Problem requirements:
Give back each line of the data exactly as it reads, minus the pictures.

Transcribed page contents:
++++++++
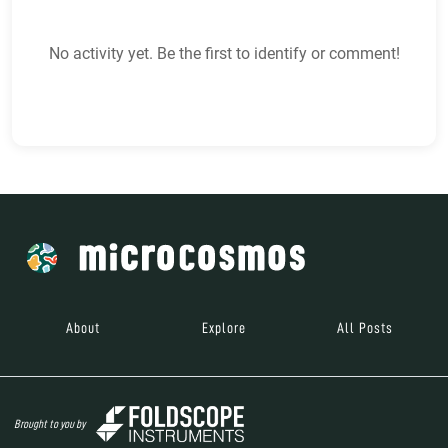
No activity yet. Be the first to identify or comment!
About
Explore
All Posts
Brought to you by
++++++++
Result:
No activity yet. Be the first to identify or comment!
About
Explore
All Posts
Brought to you by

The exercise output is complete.